DATA EXTRACTS: Begin

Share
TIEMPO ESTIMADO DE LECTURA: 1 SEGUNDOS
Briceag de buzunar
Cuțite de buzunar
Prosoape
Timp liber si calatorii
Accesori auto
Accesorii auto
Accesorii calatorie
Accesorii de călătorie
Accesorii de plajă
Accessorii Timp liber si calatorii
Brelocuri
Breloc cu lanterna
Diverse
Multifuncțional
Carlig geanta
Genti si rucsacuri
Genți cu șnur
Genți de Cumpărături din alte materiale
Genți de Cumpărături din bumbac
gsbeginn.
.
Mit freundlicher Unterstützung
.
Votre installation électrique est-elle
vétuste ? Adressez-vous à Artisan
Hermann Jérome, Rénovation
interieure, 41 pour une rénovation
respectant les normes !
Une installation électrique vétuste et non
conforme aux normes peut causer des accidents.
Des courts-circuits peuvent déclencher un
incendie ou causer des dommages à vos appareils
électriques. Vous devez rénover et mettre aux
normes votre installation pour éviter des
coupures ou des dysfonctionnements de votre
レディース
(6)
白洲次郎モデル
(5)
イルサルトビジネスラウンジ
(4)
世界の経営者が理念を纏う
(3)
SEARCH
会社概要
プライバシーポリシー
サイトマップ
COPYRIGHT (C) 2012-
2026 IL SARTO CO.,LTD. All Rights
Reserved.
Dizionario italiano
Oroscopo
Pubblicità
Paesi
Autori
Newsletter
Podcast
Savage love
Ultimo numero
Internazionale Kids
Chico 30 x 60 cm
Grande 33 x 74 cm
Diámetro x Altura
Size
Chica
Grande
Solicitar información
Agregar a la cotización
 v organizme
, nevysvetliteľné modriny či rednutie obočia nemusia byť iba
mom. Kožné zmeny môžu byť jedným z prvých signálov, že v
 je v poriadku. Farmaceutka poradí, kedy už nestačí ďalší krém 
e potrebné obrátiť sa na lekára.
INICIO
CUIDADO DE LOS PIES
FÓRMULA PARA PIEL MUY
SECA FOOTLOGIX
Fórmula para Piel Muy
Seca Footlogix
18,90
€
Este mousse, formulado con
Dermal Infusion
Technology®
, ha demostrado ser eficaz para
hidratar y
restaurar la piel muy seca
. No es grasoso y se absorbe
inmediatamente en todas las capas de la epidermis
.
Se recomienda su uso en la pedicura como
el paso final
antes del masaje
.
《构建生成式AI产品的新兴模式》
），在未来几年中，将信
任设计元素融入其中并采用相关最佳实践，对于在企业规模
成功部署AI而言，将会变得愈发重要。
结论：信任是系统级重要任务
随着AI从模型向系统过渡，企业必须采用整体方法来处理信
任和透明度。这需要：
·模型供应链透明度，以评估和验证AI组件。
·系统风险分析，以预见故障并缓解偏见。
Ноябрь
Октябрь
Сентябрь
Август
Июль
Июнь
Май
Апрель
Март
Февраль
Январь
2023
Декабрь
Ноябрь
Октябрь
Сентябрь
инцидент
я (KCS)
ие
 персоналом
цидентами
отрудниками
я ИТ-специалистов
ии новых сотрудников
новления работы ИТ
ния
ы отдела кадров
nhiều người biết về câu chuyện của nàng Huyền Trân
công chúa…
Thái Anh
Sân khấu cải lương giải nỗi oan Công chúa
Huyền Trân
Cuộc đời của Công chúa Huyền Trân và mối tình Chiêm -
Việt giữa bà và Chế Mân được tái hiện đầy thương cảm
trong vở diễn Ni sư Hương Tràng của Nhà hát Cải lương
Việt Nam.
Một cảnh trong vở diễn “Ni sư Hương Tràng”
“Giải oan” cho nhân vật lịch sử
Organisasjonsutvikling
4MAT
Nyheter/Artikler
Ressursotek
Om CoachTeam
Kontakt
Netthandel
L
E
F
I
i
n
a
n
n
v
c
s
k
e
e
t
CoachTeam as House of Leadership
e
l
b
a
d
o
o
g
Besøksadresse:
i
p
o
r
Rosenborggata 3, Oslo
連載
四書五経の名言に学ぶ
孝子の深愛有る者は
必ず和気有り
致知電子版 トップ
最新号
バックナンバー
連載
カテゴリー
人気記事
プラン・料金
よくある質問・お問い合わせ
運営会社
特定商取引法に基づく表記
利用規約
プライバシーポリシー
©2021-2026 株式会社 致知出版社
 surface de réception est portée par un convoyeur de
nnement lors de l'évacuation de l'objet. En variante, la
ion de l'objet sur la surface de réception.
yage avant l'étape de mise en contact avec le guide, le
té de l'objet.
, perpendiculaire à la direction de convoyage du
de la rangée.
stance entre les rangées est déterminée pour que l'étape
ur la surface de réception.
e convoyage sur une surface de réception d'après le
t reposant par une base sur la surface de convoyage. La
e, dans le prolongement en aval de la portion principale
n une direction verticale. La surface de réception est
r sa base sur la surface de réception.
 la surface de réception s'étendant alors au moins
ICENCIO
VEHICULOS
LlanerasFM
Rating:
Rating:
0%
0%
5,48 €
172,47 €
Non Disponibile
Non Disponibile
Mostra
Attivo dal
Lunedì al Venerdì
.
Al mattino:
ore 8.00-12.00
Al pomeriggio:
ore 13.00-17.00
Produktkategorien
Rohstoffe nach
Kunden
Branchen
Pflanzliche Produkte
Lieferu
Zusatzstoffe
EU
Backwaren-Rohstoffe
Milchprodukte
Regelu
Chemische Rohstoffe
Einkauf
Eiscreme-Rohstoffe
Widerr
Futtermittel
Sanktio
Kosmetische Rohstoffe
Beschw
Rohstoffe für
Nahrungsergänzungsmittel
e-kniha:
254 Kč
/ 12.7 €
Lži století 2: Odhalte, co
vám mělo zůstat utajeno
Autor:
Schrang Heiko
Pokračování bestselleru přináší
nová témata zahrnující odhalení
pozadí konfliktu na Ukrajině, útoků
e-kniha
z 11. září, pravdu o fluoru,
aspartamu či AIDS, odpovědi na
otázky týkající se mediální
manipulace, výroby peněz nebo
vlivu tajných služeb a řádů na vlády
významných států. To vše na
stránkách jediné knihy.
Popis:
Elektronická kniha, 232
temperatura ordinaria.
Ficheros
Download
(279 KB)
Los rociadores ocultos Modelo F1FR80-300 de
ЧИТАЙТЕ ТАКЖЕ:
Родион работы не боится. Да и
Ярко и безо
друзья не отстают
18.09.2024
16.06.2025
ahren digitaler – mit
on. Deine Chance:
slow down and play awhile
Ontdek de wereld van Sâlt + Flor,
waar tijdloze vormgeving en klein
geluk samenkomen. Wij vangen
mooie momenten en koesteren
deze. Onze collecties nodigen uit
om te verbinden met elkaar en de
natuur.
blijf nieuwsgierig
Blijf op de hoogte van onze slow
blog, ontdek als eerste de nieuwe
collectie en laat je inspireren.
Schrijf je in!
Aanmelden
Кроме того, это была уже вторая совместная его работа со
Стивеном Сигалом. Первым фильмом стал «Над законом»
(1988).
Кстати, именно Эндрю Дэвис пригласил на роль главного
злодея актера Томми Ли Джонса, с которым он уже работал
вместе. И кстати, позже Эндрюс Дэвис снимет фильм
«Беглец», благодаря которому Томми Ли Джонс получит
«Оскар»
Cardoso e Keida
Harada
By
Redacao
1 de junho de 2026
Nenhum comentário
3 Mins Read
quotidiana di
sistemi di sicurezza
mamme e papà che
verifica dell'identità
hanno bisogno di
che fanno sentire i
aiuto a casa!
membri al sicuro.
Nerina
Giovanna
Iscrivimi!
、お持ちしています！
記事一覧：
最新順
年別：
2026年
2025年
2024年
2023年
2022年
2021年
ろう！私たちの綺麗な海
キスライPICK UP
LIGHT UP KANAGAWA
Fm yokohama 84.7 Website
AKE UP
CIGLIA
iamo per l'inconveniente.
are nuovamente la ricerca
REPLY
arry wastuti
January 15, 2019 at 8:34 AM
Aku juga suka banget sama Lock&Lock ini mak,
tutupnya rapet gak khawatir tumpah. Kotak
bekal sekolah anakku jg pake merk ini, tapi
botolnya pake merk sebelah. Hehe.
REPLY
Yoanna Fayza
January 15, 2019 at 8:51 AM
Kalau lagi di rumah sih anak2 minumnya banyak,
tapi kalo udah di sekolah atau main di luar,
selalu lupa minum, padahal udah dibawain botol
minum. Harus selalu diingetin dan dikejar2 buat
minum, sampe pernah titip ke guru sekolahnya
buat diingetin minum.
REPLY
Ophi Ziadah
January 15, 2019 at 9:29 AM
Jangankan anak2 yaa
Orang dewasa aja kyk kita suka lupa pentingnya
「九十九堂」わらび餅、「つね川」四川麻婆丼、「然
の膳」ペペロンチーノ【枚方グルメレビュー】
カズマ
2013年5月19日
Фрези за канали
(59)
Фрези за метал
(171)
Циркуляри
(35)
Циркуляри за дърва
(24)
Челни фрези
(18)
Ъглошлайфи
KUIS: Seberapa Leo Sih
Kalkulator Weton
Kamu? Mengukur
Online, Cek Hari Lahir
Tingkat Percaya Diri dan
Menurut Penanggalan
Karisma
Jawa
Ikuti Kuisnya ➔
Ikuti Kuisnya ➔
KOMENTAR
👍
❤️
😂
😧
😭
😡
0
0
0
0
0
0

DATA EXTRACTS: End

## [DIRECTIONS]
Lines from the beginning of the data above through the line containing "Hermann Jérome, Rénovation" are to be returned exactly, and no others.

## [ANSWER FOR THIS EXERCISE]
Share
TIEMPO ESTIMADO DE LECTURA: 1 SEGUNDOS
Briceag de buzunar
Cuțite de buzunar
Prosoape
Timp liber si calatorii
Accesori auto
Accesorii auto
Accesorii calatorie
Accesorii de călătorie
Accesorii de plajă
Accessorii Timp liber si calatorii
Brelocuri
Breloc cu lanterna
Diverse
Multifuncțional
Carlig geanta
Genti si rucsacuri
Genți cu șnur
Genți de Cumpărături din alte materiale
Genți de Cumpărături din bumbac
gsbeginn.
.
Mit freundlicher Unterstützung
.
Votre installation électrique est-elle
vétuste ? Adressez-vous à Artisan
Hermann Jérome, Rénovation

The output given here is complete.